Dans son dernier album, Alix, bien que né Gaulois, part avec César à la conquête d’un pays celte, l’île de Britannia. Une épopée où des chefs gaulois insoumis seront emprisonnés et tués. Traîtrise, collusion avec l’ennemi ? Le point de vue du scénariste Mathieu Bréda.
Que penser d’un jeune homme qui devient conseiller du chef militaire ayant envahi son pays ? En prenant pour référence une période sombre de notre histoire, Alix serait un collabo. Dans Britannia de Marc Jailloux (dessin et scénario) et Mathieu Bréda (scénario), Jules César utilise sans ménagement des chefs gaulois qu’il détient prisonniers pour conquérir la Grande-Bretagne.
Le héros un peu lisse créé par Jacques Martin prendrait-il le visage du traître, du salaud dans Britannia ?
En poussant assez loin et en adoptant le point de vue des chefs gaulois prisonniers, Alix est un traitre. D’ailleurs ces chefs se demandent dans Britannia ce que fait un Celte avec les Romains. Mais Alix n’est pas un collabo car sa culture, son histoire fait de lui un Romain à part entière. Il est né Gaulois et a été adopté très jeune par un riche Romain. Sa position est très claire, il est devenu 100% romain. Et puis l’idée de nation n’existait pas à l’époque. On parle de guerre des Gaules et non de la Gaule. Des Gaulois ont d’ailleurs combattu auprès des Romains dans cette guerre.
Vous semblez quand même donner une lecture plus contrastée, plus ambiguë de l’univers d’Alix ?
Nous avons adopté une vision plus moderne de l’Histoire.
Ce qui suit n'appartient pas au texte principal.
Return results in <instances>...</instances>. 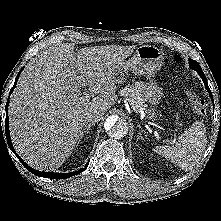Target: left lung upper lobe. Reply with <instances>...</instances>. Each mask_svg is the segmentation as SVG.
I'll return each mask as SVG.
<instances>
[{
    "label": "left lung upper lobe",
    "mask_w": 221,
    "mask_h": 221,
    "mask_svg": "<svg viewBox=\"0 0 221 221\" xmlns=\"http://www.w3.org/2000/svg\"><path fill=\"white\" fill-rule=\"evenodd\" d=\"M189 66L193 70L201 69L200 65L192 59H189Z\"/></svg>",
    "instance_id": "obj_1"
}]
</instances>
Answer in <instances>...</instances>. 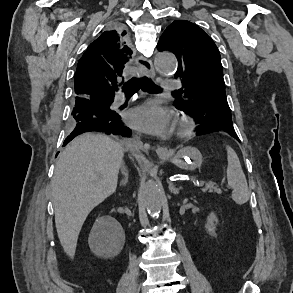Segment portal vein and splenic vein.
<instances>
[{"label": "portal vein and splenic vein", "instance_id": "1", "mask_svg": "<svg viewBox=\"0 0 293 293\" xmlns=\"http://www.w3.org/2000/svg\"><path fill=\"white\" fill-rule=\"evenodd\" d=\"M201 184H202V183H199V182L196 183L197 186H200Z\"/></svg>", "mask_w": 293, "mask_h": 293}]
</instances>
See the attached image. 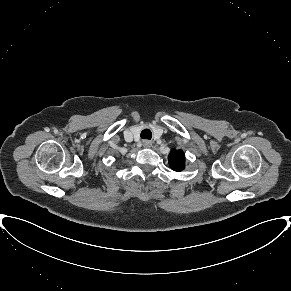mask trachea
<instances>
[{"label":"trachea","instance_id":"obj_1","mask_svg":"<svg viewBox=\"0 0 291 291\" xmlns=\"http://www.w3.org/2000/svg\"><path fill=\"white\" fill-rule=\"evenodd\" d=\"M141 138L142 139H151L152 138V133L149 129H144L142 132H141Z\"/></svg>","mask_w":291,"mask_h":291}]
</instances>
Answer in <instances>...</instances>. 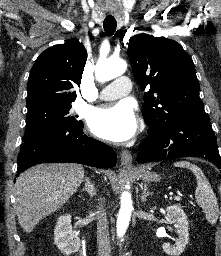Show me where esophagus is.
Listing matches in <instances>:
<instances>
[{
	"mask_svg": "<svg viewBox=\"0 0 221 256\" xmlns=\"http://www.w3.org/2000/svg\"><path fill=\"white\" fill-rule=\"evenodd\" d=\"M121 164L127 168H131L133 166L132 155L128 150H123L120 155Z\"/></svg>",
	"mask_w": 221,
	"mask_h": 256,
	"instance_id": "obj_1",
	"label": "esophagus"
}]
</instances>
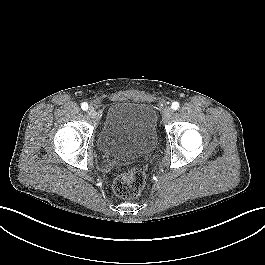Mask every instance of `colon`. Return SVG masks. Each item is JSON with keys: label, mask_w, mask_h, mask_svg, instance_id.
Returning <instances> with one entry per match:
<instances>
[{"label": "colon", "mask_w": 265, "mask_h": 265, "mask_svg": "<svg viewBox=\"0 0 265 265\" xmlns=\"http://www.w3.org/2000/svg\"><path fill=\"white\" fill-rule=\"evenodd\" d=\"M145 186V173L141 168H132L118 174L113 181L114 193L124 199L135 198Z\"/></svg>", "instance_id": "colon-1"}]
</instances>
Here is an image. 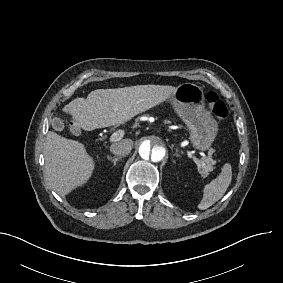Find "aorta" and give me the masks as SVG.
I'll list each match as a JSON object with an SVG mask.
<instances>
[{"label": "aorta", "mask_w": 283, "mask_h": 283, "mask_svg": "<svg viewBox=\"0 0 283 283\" xmlns=\"http://www.w3.org/2000/svg\"><path fill=\"white\" fill-rule=\"evenodd\" d=\"M138 152L143 165L155 166L166 160L168 153L167 143L159 135H146L139 141Z\"/></svg>", "instance_id": "1"}]
</instances>
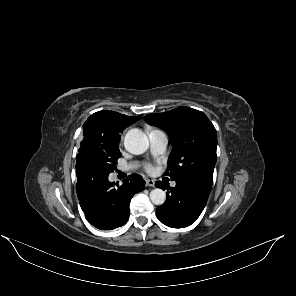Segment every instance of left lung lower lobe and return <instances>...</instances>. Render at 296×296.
<instances>
[{"mask_svg": "<svg viewBox=\"0 0 296 296\" xmlns=\"http://www.w3.org/2000/svg\"><path fill=\"white\" fill-rule=\"evenodd\" d=\"M212 182L211 179L197 177L177 181L173 188L167 186L166 201L156 209L158 219L172 228L193 224L205 207ZM155 185L166 189L161 181Z\"/></svg>", "mask_w": 296, "mask_h": 296, "instance_id": "0a47b994", "label": "left lung lower lobe"}]
</instances>
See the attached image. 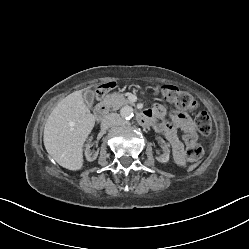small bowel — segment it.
Returning <instances> with one entry per match:
<instances>
[{
    "label": "small bowel",
    "instance_id": "small-bowel-1",
    "mask_svg": "<svg viewBox=\"0 0 249 249\" xmlns=\"http://www.w3.org/2000/svg\"><path fill=\"white\" fill-rule=\"evenodd\" d=\"M151 123L156 119L163 122L157 125V129L161 132L169 144L176 163H183V144L177 136V130L181 132L194 131V123L192 118L181 110H168L162 104H156L144 113Z\"/></svg>",
    "mask_w": 249,
    "mask_h": 249
}]
</instances>
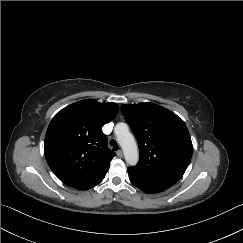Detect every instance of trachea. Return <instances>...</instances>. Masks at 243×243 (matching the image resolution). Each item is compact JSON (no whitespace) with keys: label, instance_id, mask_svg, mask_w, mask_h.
<instances>
[{"label":"trachea","instance_id":"3493384b","mask_svg":"<svg viewBox=\"0 0 243 243\" xmlns=\"http://www.w3.org/2000/svg\"><path fill=\"white\" fill-rule=\"evenodd\" d=\"M110 145H111V148H112L113 151H117L118 148H119L116 140H114V139L110 140Z\"/></svg>","mask_w":243,"mask_h":243}]
</instances>
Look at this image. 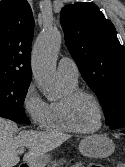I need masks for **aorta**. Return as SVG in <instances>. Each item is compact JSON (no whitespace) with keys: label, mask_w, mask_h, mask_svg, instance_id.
Returning a JSON list of instances; mask_svg holds the SVG:
<instances>
[{"label":"aorta","mask_w":125,"mask_h":167,"mask_svg":"<svg viewBox=\"0 0 125 167\" xmlns=\"http://www.w3.org/2000/svg\"><path fill=\"white\" fill-rule=\"evenodd\" d=\"M61 40L58 30H45L38 37L33 50V77L48 100H54L58 96L55 85V59Z\"/></svg>","instance_id":"1"}]
</instances>
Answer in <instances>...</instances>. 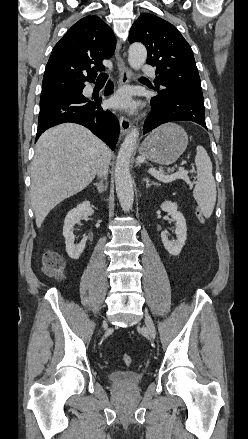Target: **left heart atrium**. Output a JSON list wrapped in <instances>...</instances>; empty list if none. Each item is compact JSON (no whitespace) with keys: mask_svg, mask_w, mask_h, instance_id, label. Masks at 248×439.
<instances>
[{"mask_svg":"<svg viewBox=\"0 0 248 439\" xmlns=\"http://www.w3.org/2000/svg\"><path fill=\"white\" fill-rule=\"evenodd\" d=\"M110 103L113 107L120 109H133L135 107L128 90L119 91L112 97Z\"/></svg>","mask_w":248,"mask_h":439,"instance_id":"left-heart-atrium-1","label":"left heart atrium"}]
</instances>
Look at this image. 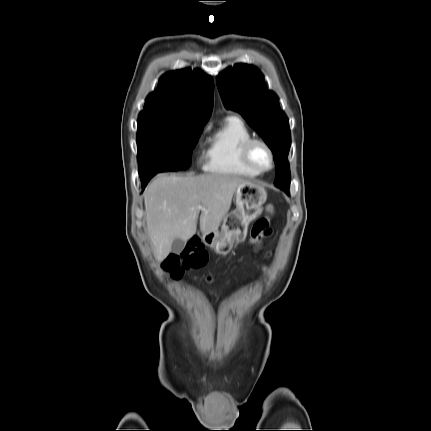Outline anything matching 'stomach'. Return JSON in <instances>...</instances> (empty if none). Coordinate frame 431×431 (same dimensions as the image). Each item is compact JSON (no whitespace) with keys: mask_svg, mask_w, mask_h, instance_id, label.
<instances>
[{"mask_svg":"<svg viewBox=\"0 0 431 431\" xmlns=\"http://www.w3.org/2000/svg\"><path fill=\"white\" fill-rule=\"evenodd\" d=\"M266 199L262 186L253 182L240 185L235 192L236 209L225 216L220 230L203 235L204 244L218 254H228L235 243L245 240L249 223L261 214Z\"/></svg>","mask_w":431,"mask_h":431,"instance_id":"0dacf381","label":"stomach"}]
</instances>
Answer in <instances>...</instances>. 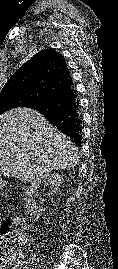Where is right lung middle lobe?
Here are the masks:
<instances>
[{"label":"right lung middle lobe","instance_id":"1","mask_svg":"<svg viewBox=\"0 0 118 269\" xmlns=\"http://www.w3.org/2000/svg\"><path fill=\"white\" fill-rule=\"evenodd\" d=\"M36 102V97L26 94H7L0 97V114L16 108L28 107L30 104Z\"/></svg>","mask_w":118,"mask_h":269}]
</instances>
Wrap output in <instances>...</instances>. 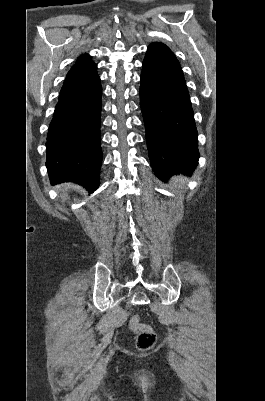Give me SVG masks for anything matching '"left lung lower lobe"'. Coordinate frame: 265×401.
I'll list each match as a JSON object with an SVG mask.
<instances>
[{
    "label": "left lung lower lobe",
    "instance_id": "0a47b994",
    "mask_svg": "<svg viewBox=\"0 0 265 401\" xmlns=\"http://www.w3.org/2000/svg\"><path fill=\"white\" fill-rule=\"evenodd\" d=\"M140 106L150 163L156 176L191 174L198 163L197 130L180 65L145 57Z\"/></svg>",
    "mask_w": 265,
    "mask_h": 401
}]
</instances>
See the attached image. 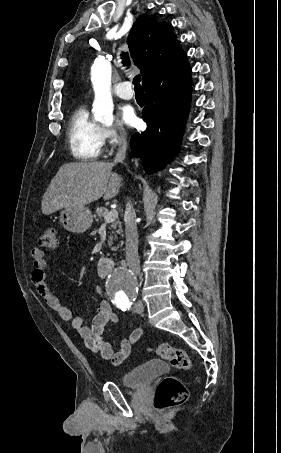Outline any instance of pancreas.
<instances>
[{"mask_svg":"<svg viewBox=\"0 0 281 453\" xmlns=\"http://www.w3.org/2000/svg\"><path fill=\"white\" fill-rule=\"evenodd\" d=\"M106 212H108V208H105V206H98V208H96L95 210V216H98V218H101L102 220V216H105ZM97 218V220H98ZM122 227V224H121V220H119V218H115V220H113V222H111L110 224V237H109V241H108V245L109 247H112L113 243V237H115V239H118L117 235H122L123 231L121 229Z\"/></svg>","mask_w":281,"mask_h":453,"instance_id":"obj_1","label":"pancreas"}]
</instances>
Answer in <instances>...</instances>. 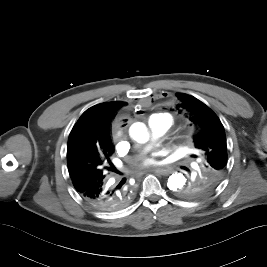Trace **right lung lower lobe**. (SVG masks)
I'll list each match as a JSON object with an SVG mask.
<instances>
[{
	"instance_id": "obj_1",
	"label": "right lung lower lobe",
	"mask_w": 267,
	"mask_h": 267,
	"mask_svg": "<svg viewBox=\"0 0 267 267\" xmlns=\"http://www.w3.org/2000/svg\"><path fill=\"white\" fill-rule=\"evenodd\" d=\"M82 198L93 207L104 211H116L125 207L133 193L128 188L108 186L106 178L75 186Z\"/></svg>"
}]
</instances>
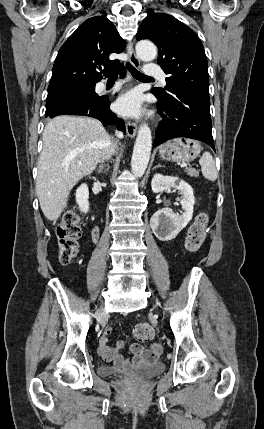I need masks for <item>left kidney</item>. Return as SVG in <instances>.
Segmentation results:
<instances>
[{"label":"left kidney","instance_id":"obj_1","mask_svg":"<svg viewBox=\"0 0 264 429\" xmlns=\"http://www.w3.org/2000/svg\"><path fill=\"white\" fill-rule=\"evenodd\" d=\"M151 188L154 193L173 188L174 191L178 190L182 195L180 201L182 209L184 210L182 215L173 212L169 208H163L155 212L150 219V227L159 240H172L192 219L193 207L195 204L193 188L178 177L164 176L162 174H155L153 176Z\"/></svg>","mask_w":264,"mask_h":429}]
</instances>
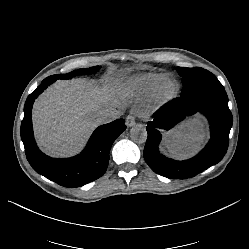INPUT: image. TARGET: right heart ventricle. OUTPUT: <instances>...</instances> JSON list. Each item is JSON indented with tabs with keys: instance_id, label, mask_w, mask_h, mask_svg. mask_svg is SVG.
<instances>
[{
	"instance_id": "right-heart-ventricle-1",
	"label": "right heart ventricle",
	"mask_w": 249,
	"mask_h": 249,
	"mask_svg": "<svg viewBox=\"0 0 249 249\" xmlns=\"http://www.w3.org/2000/svg\"><path fill=\"white\" fill-rule=\"evenodd\" d=\"M168 75L166 71H151L136 75L130 81V89L133 93H146L156 82Z\"/></svg>"
}]
</instances>
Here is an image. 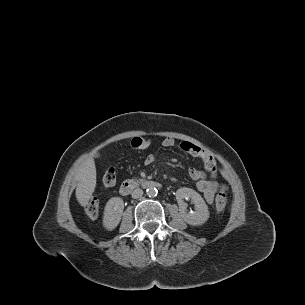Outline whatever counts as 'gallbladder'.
<instances>
[{
    "label": "gallbladder",
    "mask_w": 305,
    "mask_h": 305,
    "mask_svg": "<svg viewBox=\"0 0 305 305\" xmlns=\"http://www.w3.org/2000/svg\"><path fill=\"white\" fill-rule=\"evenodd\" d=\"M99 156H100V155L97 153V154H96V157H99Z\"/></svg>",
    "instance_id": "bac80fb5"
}]
</instances>
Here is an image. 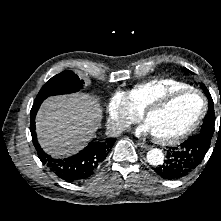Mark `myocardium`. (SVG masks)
<instances>
[{"mask_svg":"<svg viewBox=\"0 0 221 221\" xmlns=\"http://www.w3.org/2000/svg\"><path fill=\"white\" fill-rule=\"evenodd\" d=\"M194 93L197 94L201 100H202V107L198 114V116L195 118V120L187 126L183 131L180 133L170 136V137H161L157 135H153V139L159 143L164 145H173L181 142L182 140L186 139L189 135H191L200 125L202 120L204 119L207 109H208V103L205 95L198 89L193 87H188L185 89H179L175 91H171L164 96L156 99L153 101L150 105H148L142 112H141V118L146 121L147 117L153 113L159 112L169 106L172 102H174L179 97Z\"/></svg>","mask_w":221,"mask_h":221,"instance_id":"myocardium-1","label":"myocardium"}]
</instances>
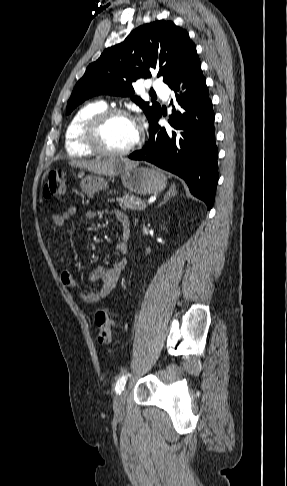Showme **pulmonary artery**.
<instances>
[{"label":"pulmonary artery","mask_w":287,"mask_h":486,"mask_svg":"<svg viewBox=\"0 0 287 486\" xmlns=\"http://www.w3.org/2000/svg\"><path fill=\"white\" fill-rule=\"evenodd\" d=\"M151 86L152 88L160 93V94H163V95H167L168 94V87L167 85L162 82L161 80L157 79V80H154L152 83H151Z\"/></svg>","instance_id":"obj_1"}]
</instances>
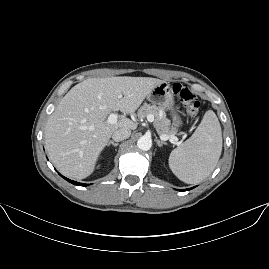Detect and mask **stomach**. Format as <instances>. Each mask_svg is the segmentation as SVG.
Returning <instances> with one entry per match:
<instances>
[{"label":"stomach","instance_id":"stomach-1","mask_svg":"<svg viewBox=\"0 0 269 269\" xmlns=\"http://www.w3.org/2000/svg\"><path fill=\"white\" fill-rule=\"evenodd\" d=\"M147 99L154 105L161 106L171 111L176 127L181 125L180 116L174 109V95L169 83L163 82L157 85L148 95Z\"/></svg>","mask_w":269,"mask_h":269}]
</instances>
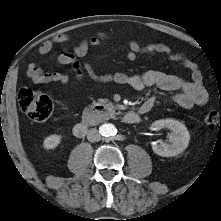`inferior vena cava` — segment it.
Listing matches in <instances>:
<instances>
[{"label":"inferior vena cava","mask_w":221,"mask_h":221,"mask_svg":"<svg viewBox=\"0 0 221 221\" xmlns=\"http://www.w3.org/2000/svg\"><path fill=\"white\" fill-rule=\"evenodd\" d=\"M100 138H101V136L96 128L90 129L87 133V139L90 142H97L100 140Z\"/></svg>","instance_id":"602c4592"}]
</instances>
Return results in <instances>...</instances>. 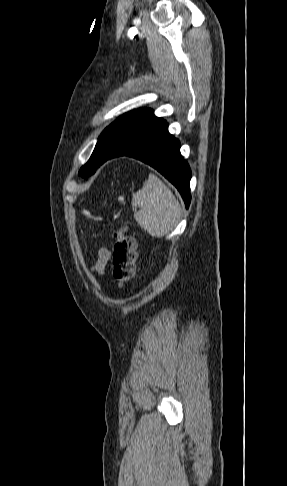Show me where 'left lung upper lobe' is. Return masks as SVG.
<instances>
[{"instance_id": "1", "label": "left lung upper lobe", "mask_w": 287, "mask_h": 486, "mask_svg": "<svg viewBox=\"0 0 287 486\" xmlns=\"http://www.w3.org/2000/svg\"><path fill=\"white\" fill-rule=\"evenodd\" d=\"M165 122L149 108L120 116L102 132L90 159L79 170V176L87 178L105 161L140 148Z\"/></svg>"}]
</instances>
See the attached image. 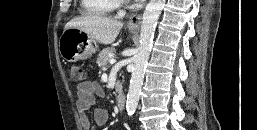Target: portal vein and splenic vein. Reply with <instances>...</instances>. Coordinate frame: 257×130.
I'll list each match as a JSON object with an SVG mask.
<instances>
[{
	"instance_id": "18ae733b",
	"label": "portal vein and splenic vein",
	"mask_w": 257,
	"mask_h": 130,
	"mask_svg": "<svg viewBox=\"0 0 257 130\" xmlns=\"http://www.w3.org/2000/svg\"><path fill=\"white\" fill-rule=\"evenodd\" d=\"M109 63H110V64H115V63H116V60L112 58V59L109 60Z\"/></svg>"
}]
</instances>
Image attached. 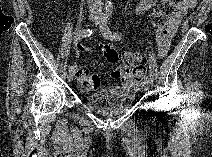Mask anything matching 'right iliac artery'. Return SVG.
I'll return each instance as SVG.
<instances>
[{
  "label": "right iliac artery",
  "mask_w": 212,
  "mask_h": 157,
  "mask_svg": "<svg viewBox=\"0 0 212 157\" xmlns=\"http://www.w3.org/2000/svg\"><path fill=\"white\" fill-rule=\"evenodd\" d=\"M92 34H93L92 29H83V30H80L79 33L77 34V39L87 38V37H90ZM70 71H74L73 66L69 67V72Z\"/></svg>",
  "instance_id": "obj_1"
}]
</instances>
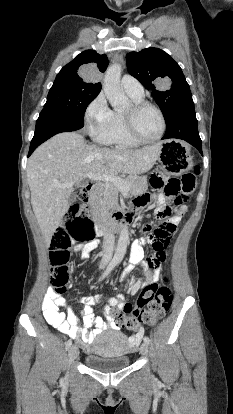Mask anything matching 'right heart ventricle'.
Wrapping results in <instances>:
<instances>
[{
    "instance_id": "e07e8e85",
    "label": "right heart ventricle",
    "mask_w": 233,
    "mask_h": 414,
    "mask_svg": "<svg viewBox=\"0 0 233 414\" xmlns=\"http://www.w3.org/2000/svg\"><path fill=\"white\" fill-rule=\"evenodd\" d=\"M129 96L134 102L143 100V97L138 98L131 95ZM106 143L120 149H130L140 145V143L134 140L126 131L123 114L121 112L112 111Z\"/></svg>"
}]
</instances>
Nous voulions quitter le côté manichéen d’une Rome civilisatrice, la vision d’une Antiquité dorée avec de gentils Romains. Le héros se pose des questions et fait face à des situations peut-être plus nuancées. Des civilisations ont été anéanties et beaucoup de gens sont morts pendant cette période.
Plus sombre est aussi le personnage de Jules César, dépeint comme un chef cupide et manipulateur…
La Guerre des Gaules a pour objectif de remplir les coffres de Jules César. Il a besoin de richesse pour assoir son pouvoir à Rome. Une avidité qui va même le pousser à commettre des erreurs. D’ailleurs Alix, qui s’est laissé convaincre et embarquer dans cette conquête, le perçoit bien. Nous avons un peu forcé le trait mais nous voulions montrer que cette guerre était pécuniaire avec des personnages ayant leurs propres motivations.
Comme pour souligner la position délicate du héros, les éditions Casterman ont fait suivre la sortie du nouvel album d’Alix d’un spin-off historique, Alix raconte, sur la bataille d’Alésia. Alix n’apparaît pas dans le récit. Sans pitié aucune, il est contraint par son éditeur à prêter son nom pour retracer la cuisante défaite de Vercingétorix face à Jules César en 52 avant Jésus-Christ. Avec Pascal Davoz au scénario et Willow au dessin. Editeurs et auteurs semblent s’entendre pour jouer de l’ambiguïté gallo-romaine du personnage.
Alix, Britannia, tome 33. Jailloux, Bréda & Martin / Editions Casterman. 11 €.
Alix raconte Alésia. Willow, Davoz & Martin / Editions Casterman. 13 €.